We recommend you use the web interface to uninstall management center patches. If you cannot use the web interface, you can use the Linux shell as either the admin user for the shell, or as an external user with shell access. If you disabled shell access, contact Cisco TAC to reverse the lockdown.


Caution

Do not make or deploy configuration changes during uninstall. Even if the system appears inactive, do not manually reboot, shut down, or restart an uninstall in progress. You could place the system in an unusable state and require a reimage. If you encounter issues with the uninstall, including a failed uninstall or unresponsive appliance, contact Cisco TAC.

Before you begin

  • If uninstalling will put the management center at a lower patch level than its managed devices, uninstall patches from the devices first.

  • Make sure your deployment is healthy and successfully communicating.

Procedure

Step 1

Deploy to managed devices whose configurations are out of date.

Deploying before you uninstall reduces the chance of failure.

Step 2

Under Available Updates, click the Install icon next to the uninstall package, then choose the management center.

Patch uninstallers are named like upgrade packages, but have Patch_Uninstaller instead of Patch in the file name. When you patch the management center, the uninstaller for that patch is automatically created. If the uninstaller is not there, contact Cisco TAC.

Step 3

Click Install, then confirm that you want to uninstall and reboot.

You can monitor uninstall progress in the Message Center until you are logged out.

Step 4

Log back in when you can and verify uninstall success.

If the system does not notify you of the uninstall's success when you log in, choose Help > About to display current software version information.

Step 5

Redeploy configurations to all managed devices.

Uninstall High Availability Management Center Patches

We recommend you use the web interface to uninstall management center patches. If you cannot use the web interface, you can use the Linux shell as either the admin user for the shell, or as an external user with shell access. If you disabled shell access, contact Cisco TAC to reverse the lockdown.

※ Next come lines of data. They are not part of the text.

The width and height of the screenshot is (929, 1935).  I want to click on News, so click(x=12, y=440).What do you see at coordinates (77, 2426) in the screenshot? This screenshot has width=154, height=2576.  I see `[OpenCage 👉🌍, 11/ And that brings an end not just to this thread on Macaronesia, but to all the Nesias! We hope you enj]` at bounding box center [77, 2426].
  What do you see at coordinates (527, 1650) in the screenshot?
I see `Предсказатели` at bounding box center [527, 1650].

Uninstall from high availability peers one at a time. With synchronization paused, first uninstall from the standby, then the active. When the standby starts the uninstall, its status switches from standby to active, so that both peers are active. This temporary state is called split-brain and is not supported except during upgrade and uninstall.


Caution

Do not make or deploy configuration changes while the pair is split-brain. Your changes will be lost after you restart synchronization. Do not make or deploy configuration changes during uninstall. Even if the system appears inactive, do not manually reboot, shut down, or restart an uninstall in progress. You could place the system in an unusable state and require a reimage. If you encounter issues with the uninstall, including a failed uninstall or unresponsive appliance, contact Cisco TAC.

Before you begin

  • If uninstalling will put the management centers at a lower patch level than their managed devices, uninstall patches from the devices first.

  • Make sure your deployment is healthy and successfully communicating.

Procedure

Step 1

On the active management center, deploy to managed devices whose configurations are out of date.

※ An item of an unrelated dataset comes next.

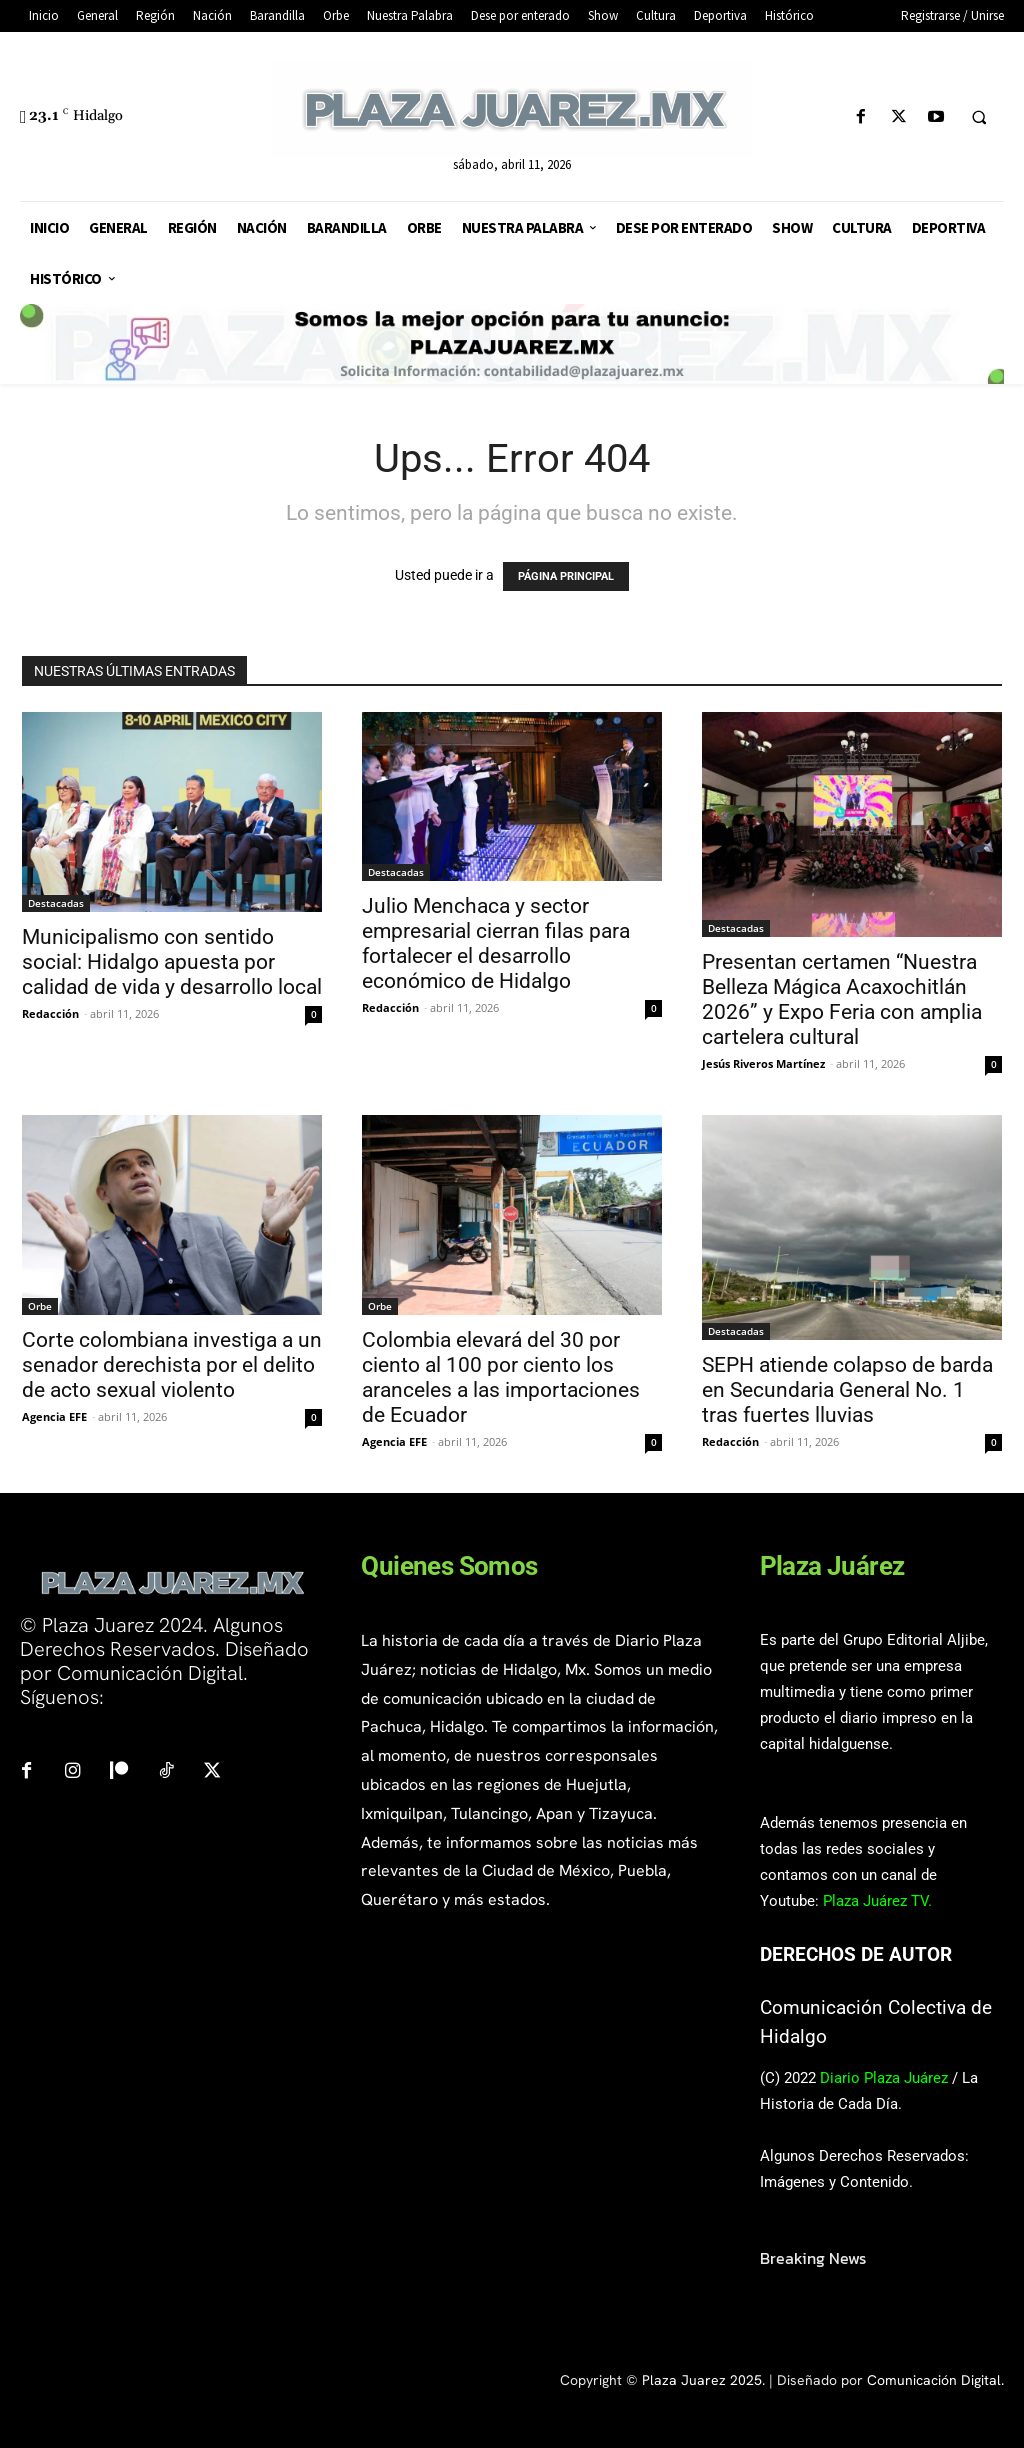 This screenshot has height=2448, width=1024. Describe the element at coordinates (842, 999) in the screenshot. I see `Presentan certamen “Nuestra Belleza Mágica Acaxochitlán 2026” y Expo Feria con amplia cartelera cultural` at that location.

Deploying before you uninstall reduces the chance of failure.

Step 2

On the active management center, pause synchronization.

  1. Choose Integration > Other Integrations.

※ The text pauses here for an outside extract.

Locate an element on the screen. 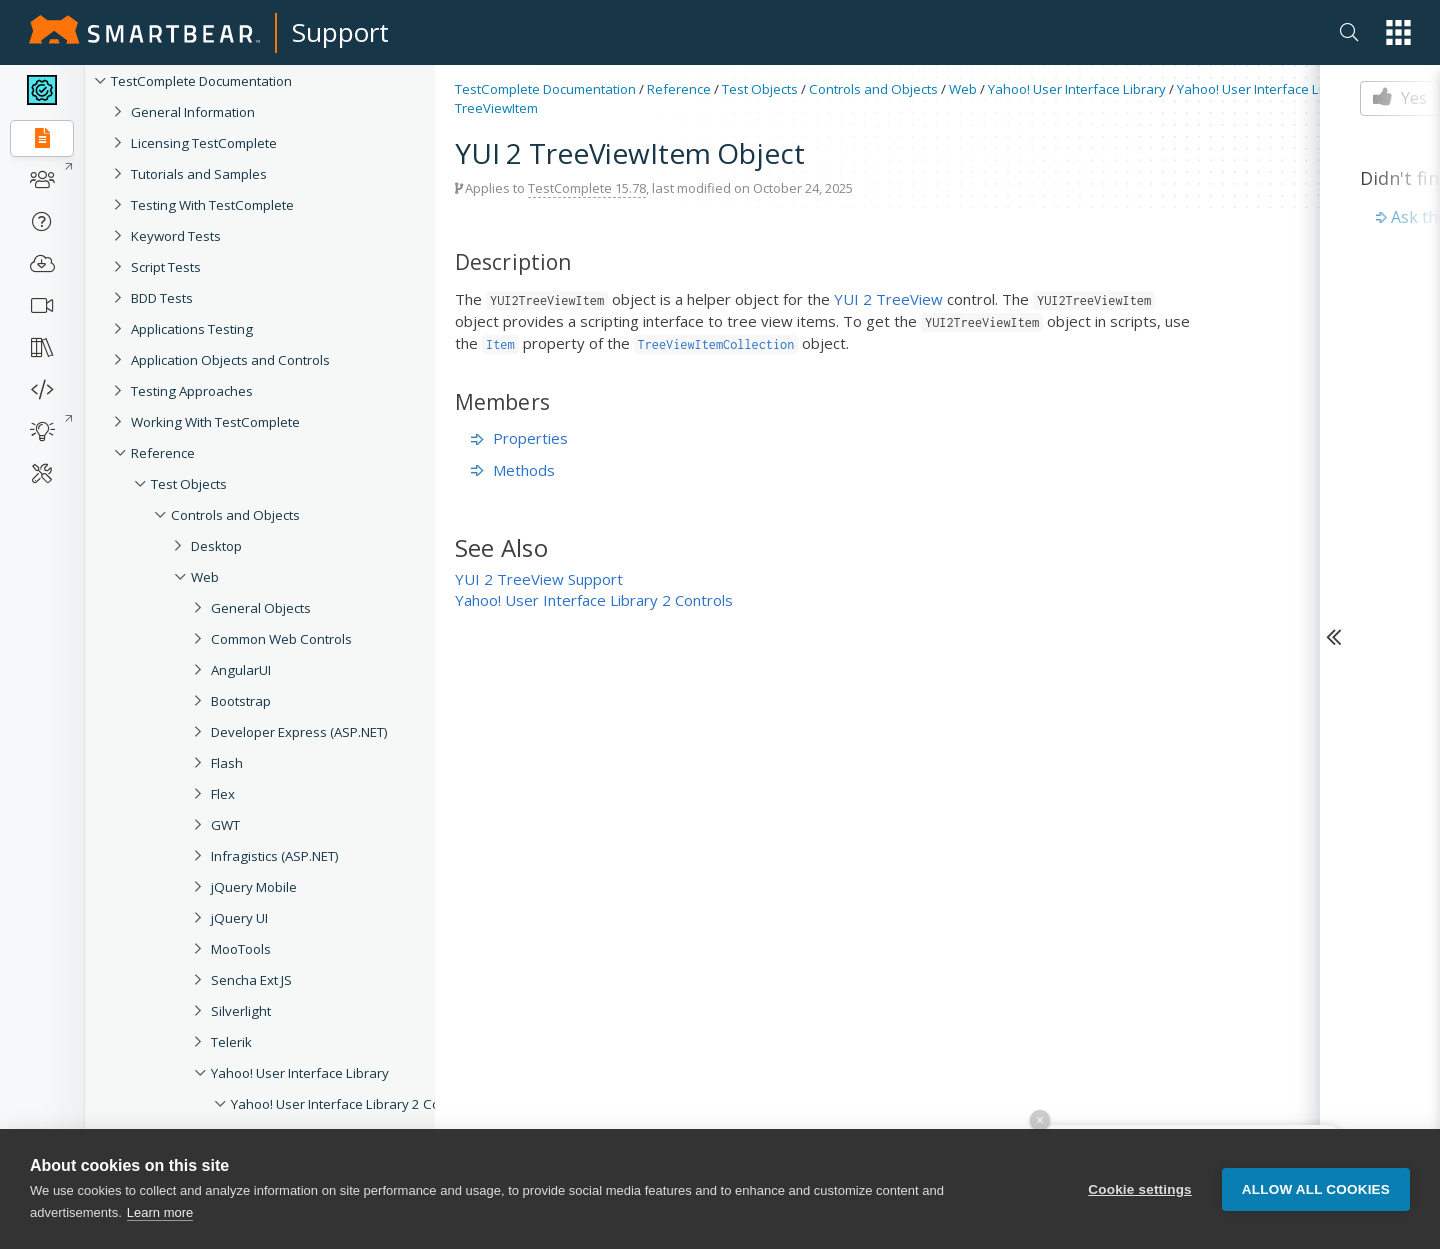  General Objects is located at coordinates (261, 608).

  2. On the High Availability tab, click Pause Synchronization.

Step 3

Uninstall the patch from peers one at a time — first the standby, then the active.

Follow the instructions in Uninstall Standalone Management Center Patches, but omit the initial deploy, stopping after you verify uninstall success on each peer. In summary, for each peer:

  1. On the System > Updates page, uninstall the patch.

  2. Monitor progress until you are logged out, then log back in when you can.

  3. Verify uninstall success.

Step 4

On the management center you want to make the active peer, restart synchronization.

  1. Choose Integration > Other Integrations.

  2. On the High Availability tab, click Make-Me-Active.

  3. Wait until synchronization restarts and the other management center switches to standby mode.

Step 5

Redeploy configurations to all managed devices.